University joins network to support Gaelic community officers

University joins network to support Gaelic community officers

The University of Aberdeen is a partner in a new professional support network for Gaelic community officers who are working to increase the use of the language.

The University of Aberdeen is a partner in a new professional support network for Gaelic community officers who are working to increase the use of the language.

Together with Sabhal Mòr Ostaig and Comunn na Gàidhlig the University will provide professional development and learning, opportunities for knowledge exchange as well as increasing collaboration and providing peer support.

A growing number of third sector organisations employ Gaelic officers working with various communities in Scotland. Many of these roles are funded by Bòrd na Gàidhlig along with other public bodies, and many of the officers are the sole Gaelic officer within a wider organisation.

The officers work in a range of sectors – youth work, business, environment, arts – and most are employed in Western Isles and Highland, with some based in Argyll & Bute, Glasgow and Edinburgh. There are some 40 full-time or part-time roles.

The network will be evaluated at the end of the first year to determine future developments which may include the creation of a vocational programme for Gaelic officers.

Shona MacLennan, Ceannard, Bòrd na Gàidhlig, said “We recognise the importance of officers working with a range of communities on increasing the use of Gaelic.

“We wanted to provide additional support for them, many of whom are young people, particularly to increase collaboration, peer support and opportunities for professional development and learning.”

Deputy First Minister John Swinney said: “The Scottish Government is committed to supporting the Gaelic communities in which the Gaelic Development Officers work.

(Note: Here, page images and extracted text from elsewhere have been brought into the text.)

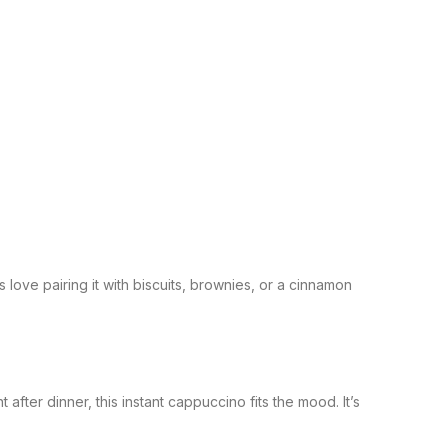
love pairing it with biscuits, brownies, or a cinnamon
ter dinner, this instant cappuccino fits the mood. It’s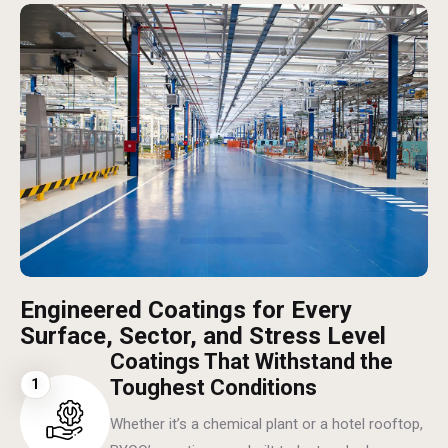
Engineered Coatings for Every
Surface, Sector, and Stress Level
Coatings That Withstand the
1
Toughest Conditions
Whether it’s a chemical plant or a hotel rooftop,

It is important these individuals are given the support and training they need to enable them to meet the expectations of our communities and I hope that this project delivers on our aims.

“I am also pleased to say that the Scottish Government has also provided Bord na Gàidhlig with an additional £150k of funding which will allow more Gaelic Development officers to be recruited to help support our vernacular Gaelic communities. This will strengthen the support already available in these areas.”

“These officers are extremely important to Gaelic development efforts in the community, whatever specific sector they work in,” said Dòmhnall MacNèill, Ceannard, Comunn na Gàidhlig.

“We recognise that their work is challenging and we want to provide them with an opportunity for practical support in their day to day work – whether that comes from simply speaking to another officer in the new network, or from the training and development opportunities we will establish.”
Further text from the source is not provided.